◆ PROMPT
Each line of the data below goes into the copy exactly; pictures do not.

--- SOURCE INFORMATION ---

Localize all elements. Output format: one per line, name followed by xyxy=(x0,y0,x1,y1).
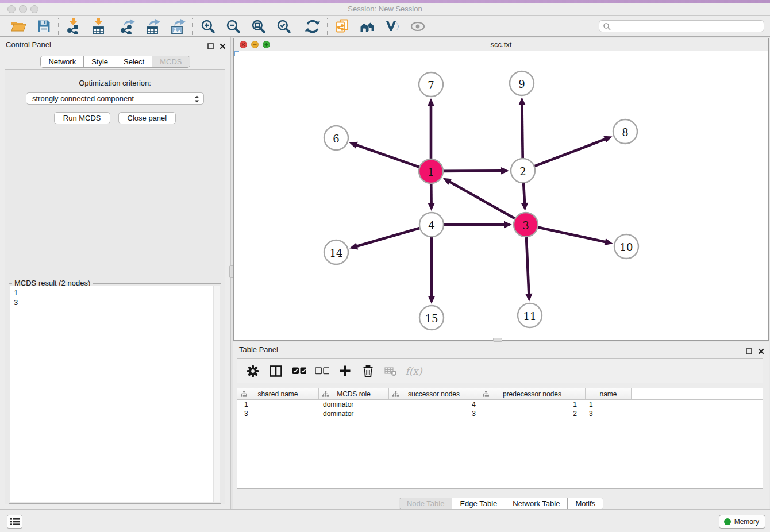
table-row[interactable]: 1dominator411 xyxy=(237,400,763,409)
zoom-selected-button[interactable] xyxy=(271,17,296,36)
open-session-button[interactable] xyxy=(6,17,31,36)
zoom-in-button[interactable] xyxy=(195,17,220,36)
float-panel-icon[interactable] xyxy=(746,346,752,357)
node-11[interactable]: 11 xyxy=(518,303,542,327)
edge-4-3[interactable] xyxy=(442,221,512,228)
network-canvas[interactable]: 7968124314101511 xyxy=(234,51,768,340)
edge-3-1[interactable] xyxy=(443,178,517,219)
edge-2-8[interactable] xyxy=(533,136,613,167)
edge-4-14[interactable] xyxy=(349,228,421,249)
horizontal-splitter-handle[interactable] xyxy=(493,338,502,342)
node-14[interactable]: 14 xyxy=(324,240,348,264)
tab-node-table[interactable]: Node Table xyxy=(399,498,453,509)
node-1[interactable]: 1 xyxy=(419,159,443,183)
zoom-fit-button[interactable] xyxy=(245,17,271,36)
close-panel-button[interactable]: Close panel xyxy=(118,112,176,124)
table-row[interactable]: 3dominator323 xyxy=(237,409,763,418)
table-settings-button[interactable] xyxy=(246,364,260,379)
create-column-button[interactable] xyxy=(338,364,352,379)
node-9[interactable]: 9 xyxy=(510,71,534,95)
frame-maximize-button[interactable] xyxy=(263,41,270,48)
frame-minimize-button[interactable] xyxy=(251,41,259,48)
table-cell[interactable]: dominator xyxy=(319,409,389,418)
table-cell[interactable]: dominator xyxy=(319,400,389,409)
edge-1-6[interactable] xyxy=(349,142,421,168)
node-8[interactable]: 8 xyxy=(613,119,637,144)
run-mcds-button[interactable]: Run MCDS xyxy=(54,112,110,124)
float-panel-icon[interactable] xyxy=(207,41,214,52)
edge-2-9[interactable] xyxy=(518,97,525,160)
delete-column-button[interactable] xyxy=(361,364,375,379)
criterion-select[interactable]: strongly connected component xyxy=(26,92,204,105)
node-7[interactable]: 7 xyxy=(419,72,443,97)
search-input[interactable] xyxy=(613,22,760,31)
network-file-icon xyxy=(335,19,349,33)
show-column-panel-button[interactable] xyxy=(269,364,283,379)
mcds-result-text[interactable]: 1 3 xyxy=(10,286,220,502)
first-neighbors-button[interactable] xyxy=(355,17,380,36)
edge-3-11[interactable] xyxy=(525,236,532,302)
close-panel-icon[interactable] xyxy=(220,41,226,52)
edge-1-4[interactable] xyxy=(428,182,434,211)
table-cell[interactable]: 3 xyxy=(586,409,632,418)
export-network-button[interactable] xyxy=(115,17,140,36)
memory-button[interactable]: Memory xyxy=(719,515,765,529)
table-cell[interactable]: 1 xyxy=(479,400,586,409)
export-image-button[interactable] xyxy=(165,17,191,36)
table-cell[interactable]: 1 xyxy=(586,400,632,409)
task-history-button[interactable] xyxy=(7,515,22,529)
node-3[interactable]: 3 xyxy=(514,213,538,237)
node-15[interactable]: 15 xyxy=(419,306,444,330)
node-4[interactable]: 4 xyxy=(419,213,444,237)
column-header-name[interactable]: name xyxy=(586,388,632,399)
table-cell[interactable]: 2 xyxy=(479,409,586,418)
delete-table-button[interactable] xyxy=(384,364,398,379)
hierarchy-icon xyxy=(392,391,399,399)
table-body: 1dominator4113dominator323 xyxy=(237,400,763,418)
show-hide-button[interactable] xyxy=(405,17,430,36)
import-network-button[interactable] xyxy=(60,17,86,36)
tab-motifs[interactable]: Motifs xyxy=(568,498,603,509)
tab-network[interactable]: Network xyxy=(41,56,84,67)
table-cell[interactable]: 4 xyxy=(389,400,479,409)
edge-1-2[interactable] xyxy=(442,167,509,174)
import-table-button[interactable] xyxy=(86,17,111,36)
node-2[interactable]: 2 xyxy=(511,159,535,183)
tab-edge-table[interactable]: Edge Table xyxy=(452,498,505,509)
zoom-out-button[interactable] xyxy=(220,17,245,36)
search-field[interactable] xyxy=(599,20,764,32)
network-frame-titlebar[interactable]: scc.txt xyxy=(234,38,768,51)
select-all-button[interactable] xyxy=(292,364,306,379)
table-cell[interactable]: 3 xyxy=(389,409,479,418)
network-from-file-button[interactable] xyxy=(329,17,355,36)
column-header-successor-nodes[interactable]: successor nodes xyxy=(389,388,479,399)
column-header-predecessor-nodes[interactable]: predecessor nodes xyxy=(479,388,586,399)
tab-network-table[interactable]: Network Table xyxy=(505,498,568,509)
edge-4-15[interactable] xyxy=(428,236,435,304)
export-table-button[interactable] xyxy=(140,17,165,36)
table-cell[interactable]: 3 xyxy=(237,409,319,418)
plus-icon xyxy=(339,365,351,377)
result-scrollbar[interactable] xyxy=(213,286,220,502)
save-session-button[interactable] xyxy=(31,17,56,36)
node-10[interactable]: 10 xyxy=(614,234,638,259)
unselect-all-button[interactable] xyxy=(315,364,329,379)
function-builder-button[interactable]: f(x) xyxy=(407,364,421,379)
edge-3-10[interactable] xyxy=(537,227,613,245)
network-view-frame: scc.txt 7968124314101511 xyxy=(233,38,769,341)
apply-layout-button[interactable] xyxy=(300,17,325,36)
tab-style[interactable]: Style xyxy=(84,56,116,67)
frame-close-button[interactable] xyxy=(240,41,247,48)
close-panel-icon[interactable] xyxy=(758,346,764,357)
application-window: Session: New Session xyxy=(0,0,770,532)
column-header-shared-name[interactable]: shared name xyxy=(237,388,319,399)
tab-select[interactable]: Select xyxy=(116,56,152,67)
node-6[interactable]: 6 xyxy=(324,126,348,150)
zoom-fit-icon xyxy=(251,19,265,33)
column-header-MCDS-role[interactable]: MCDS role xyxy=(319,388,389,399)
edge-2-3[interactable] xyxy=(521,182,528,211)
edge-1-7[interactable] xyxy=(428,98,434,160)
cyndex-button[interactable] xyxy=(380,17,405,36)
table-cell[interactable]: 1 xyxy=(237,400,319,409)
tab-mcds[interactable]: MCDS xyxy=(152,56,189,67)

---

◆ SOLUTION TO THIS PROBLEM
Localize all elements. Output format: one per line, name followed by xyxy=(x0,y0,x1,y1).
table-row[interactable]: 1dominator411 xyxy=(237,400,763,409)
zoom-selected-button[interactable] xyxy=(271,17,296,36)
open-session-button[interactable] xyxy=(6,17,31,36)
zoom-in-button[interactable] xyxy=(195,17,220,36)
float-panel-icon[interactable] xyxy=(746,346,752,357)
node-11[interactable]: 11 xyxy=(518,303,542,327)
edge-4-3[interactable] xyxy=(442,221,512,228)
network-canvas[interactable]: 7968124314101511 xyxy=(234,51,768,340)
edge-3-1[interactable] xyxy=(443,178,517,219)
edge-2-8[interactable] xyxy=(533,136,613,167)
edge-4-14[interactable] xyxy=(349,228,421,249)
horizontal-splitter-handle[interactable] xyxy=(493,338,502,342)
node-14[interactable]: 14 xyxy=(324,240,348,264)
tab-node-table[interactable]: Node Table xyxy=(399,498,453,509)
node-1[interactable]: 1 xyxy=(419,159,443,183)
zoom-fit-button[interactable] xyxy=(245,17,271,36)
close-panel-button[interactable]: Close panel xyxy=(118,112,176,124)
table-row[interactable]: 3dominator323 xyxy=(237,409,763,418)
table-settings-button[interactable] xyxy=(246,364,260,379)
create-column-button[interactable] xyxy=(338,364,352,379)
node-9[interactable]: 9 xyxy=(510,71,534,95)
frame-maximize-button[interactable] xyxy=(263,41,270,48)
frame-minimize-button[interactable] xyxy=(251,41,259,48)
table-cell[interactable]: dominator xyxy=(319,409,389,418)
table-cell[interactable]: dominator xyxy=(319,400,389,409)
edge-1-6[interactable] xyxy=(349,142,421,168)
node-8[interactable]: 8 xyxy=(613,119,637,144)
run-mcds-button[interactable]: Run MCDS xyxy=(54,112,110,124)
float-panel-icon[interactable] xyxy=(207,41,214,52)
edge-2-9[interactable] xyxy=(518,97,525,160)
delete-column-button[interactable] xyxy=(361,364,375,379)
criterion-select[interactable]: strongly connected component xyxy=(26,92,204,105)
node-7[interactable]: 7 xyxy=(419,72,443,97)
search-input[interactable] xyxy=(613,22,760,31)
network-file-icon xyxy=(335,19,349,33)
show-column-panel-button[interactable] xyxy=(269,364,283,379)
mcds-result-text[interactable]: 1 3 xyxy=(10,286,220,502)
first-neighbors-button[interactable] xyxy=(355,17,380,36)
edge-3-11[interactable] xyxy=(525,236,532,302)
close-panel-icon[interactable] xyxy=(220,41,226,52)
edge-1-4[interactable] xyxy=(428,182,434,211)
table-cell[interactable]: 3 xyxy=(586,409,632,418)
export-network-button[interactable] xyxy=(115,17,140,36)
memory-button[interactable]: Memory xyxy=(719,515,765,529)
table-cell[interactable]: 1 xyxy=(479,400,586,409)
export-image-button[interactable] xyxy=(165,17,191,36)
table-cell[interactable]: 1 xyxy=(586,400,632,409)
task-history-button[interactable] xyxy=(7,515,22,529)
node-3[interactable]: 3 xyxy=(514,213,538,237)
node-15[interactable]: 15 xyxy=(419,306,444,330)
node-4[interactable]: 4 xyxy=(419,213,444,237)
column-header-name[interactable]: name xyxy=(586,388,632,399)
table-cell[interactable]: 2 xyxy=(479,409,586,418)
delete-table-button[interactable] xyxy=(384,364,398,379)
hierarchy-icon xyxy=(392,391,399,399)
table-body: 1dominator4113dominator323 xyxy=(237,400,763,418)
show-hide-button[interactable] xyxy=(405,17,430,36)
import-network-button[interactable] xyxy=(60,17,86,36)
tab-motifs[interactable]: Motifs xyxy=(568,498,603,509)
tab-network[interactable]: Network xyxy=(41,56,84,67)
table-cell[interactable]: 4 xyxy=(389,400,479,409)
edge-1-2[interactable] xyxy=(442,167,509,174)
import-table-button[interactable] xyxy=(86,17,111,36)
node-2[interactable]: 2 xyxy=(511,159,535,183)
tab-edge-table[interactable]: Edge Table xyxy=(452,498,505,509)
zoom-out-button[interactable] xyxy=(220,17,245,36)
search-field[interactable] xyxy=(599,20,764,32)
network-frame-titlebar[interactable]: scc.txt xyxy=(234,38,768,51)
select-all-button[interactable] xyxy=(292,364,306,379)
table-cell[interactable]: 3 xyxy=(389,409,479,418)
network-from-file-button[interactable] xyxy=(329,17,355,36)
column-header-successor-nodes[interactable]: successor nodes xyxy=(389,388,479,399)
column-header-predecessor-nodes[interactable]: predecessor nodes xyxy=(479,388,586,399)
tab-network-table[interactable]: Network Table xyxy=(505,498,568,509)
edge-4-15[interactable] xyxy=(428,236,435,304)
export-table-button[interactable] xyxy=(140,17,165,36)
table-cell[interactable]: 3 xyxy=(237,409,319,418)
plus-icon xyxy=(339,365,351,377)
result-scrollbar[interactable] xyxy=(213,286,220,502)
save-session-button[interactable] xyxy=(31,17,56,36)
node-10[interactable]: 10 xyxy=(614,234,638,259)
unselect-all-button[interactable] xyxy=(315,364,329,379)
function-builder-button[interactable]: f(x) xyxy=(407,364,421,379)
edge-3-10[interactable] xyxy=(537,227,613,245)
network-view-frame: scc.txt 7968124314101511 xyxy=(233,38,769,341)
apply-layout-button[interactable] xyxy=(300,17,325,36)
tab-style[interactable]: Style xyxy=(84,56,116,67)
frame-close-button[interactable] xyxy=(240,41,247,48)
close-panel-icon[interactable] xyxy=(758,346,764,357)
application-window: Session: New Session xyxy=(0,0,770,532)
column-header-shared-name[interactable]: shared name xyxy=(237,388,319,399)
tab-select[interactable]: Select xyxy=(116,56,152,67)
node-6[interactable]: 6 xyxy=(324,126,348,150)
zoom-fit-icon xyxy=(251,19,265,33)
column-header-MCDS-role[interactable]: MCDS role xyxy=(319,388,389,399)
edge-2-3[interactable] xyxy=(521,182,528,211)
edge-1-7[interactable] xyxy=(428,98,434,160)
cyndex-button[interactable] xyxy=(380,17,405,36)
table-cell[interactable]: 1 xyxy=(237,400,319,409)
tab-mcds[interactable]: MCDS xyxy=(152,56,189,67)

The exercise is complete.